Genes with homeoboxes encode protein transcription factors. One group of animal genes containing homeobox sequences is specifically referred to as Hox genes. This cluster of genes is responsible for determining the general body plan, such as the number of body segments of an animal, the number and placement of appendages, and animal head-tail directionality. The first Hox genes to be sequenced were those from the fruit fly (Drosophila melanogaster). A single Hox mutation in the fruit fly can result in an extra pair of wings or even legs growing from the head in place of antennae (this is because antennae and legs are embryologic homologous structures and their appearance as antennae or legs is dictated by their origination within specific body segments of the head and thorax during development). Now, Hox genes are known from virtually all other animals as well.
While there are a great many genes that play roles in the morphological development of an animal, including other homeobox-containing genes, what makes Hox genes so powerful is that they serve as “master control genes” that can turn on or off large numbers of other genes. Hox genes do this by encoding transcription factors that control the expression of numerous other genes. Hox genes are homologous across the animal kingdom, that is, the genetic sequences of Hox genes and their positions on chromosomes are remarkably similar across most animals because of their presence in a common ancestor, from worms to flies, mice, and humans (Figure 27.5). In addition, the order of the genes reflects the anterior-posterior axis of the animal's body. One of the contributions to increased animal body complexity is that Hox genes have undergone at least two and perhaps as many as four duplication events during animal evolution, with the additional genes allowing for more complex body types to evolve.

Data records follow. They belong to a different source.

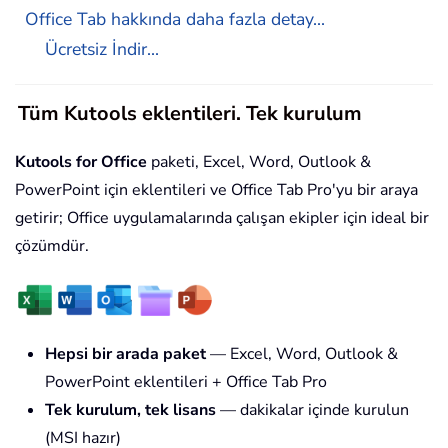
Office Tab hakkında daha fazla detay...
Ücretsiz İndir...
Tüm Kutools eklentileri. Tek kurulum
Kutools for Office
paketi, Excel, Word, Outlook &
PowerPoint için eklentileri ve Office Tab Pro'yu bir araya
getirir; Office uygulamalarında çalışan ekipler için ideal bir
çözümdür.
Hepsi bir arada paket
— Excel, Word, Outlook &
PowerPoint eklentileri + Office Tab Pro
Tek kurulum, tek lisans
— dakikalar içinde kurulun
(MSI hazır)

All vertebrates have four (or more) sets of Hox genes, while invertebrates have only one set.
Visual Connection
Two of the five clades within the animal kingdom do not have Hox genes: the Ctenophora and the Porifera. In spite of the superficial similarities between the Cnidaria and the Ctenophora, the Cnidaria have a number of Hox genes, but the Ctenophora have none. The absence of Hox genes from the ctenophores has led to the suggestion that they might be “basal” animals, in spite of their tissue differentiation. Ironically, the Placozoa, which have only a few cell types, do have at least one Hox gene. The presence of a Hox gene in the Placozoa, in addition to similarities in the genomic organization of the Placozoa, Cnidaria and Bilateria, has led to the inclusion of the three groups in a “Parahoxozoa” clade. However, we should note that at this time the reclassification of the Animal Kingdom is still tentative and requires much more study.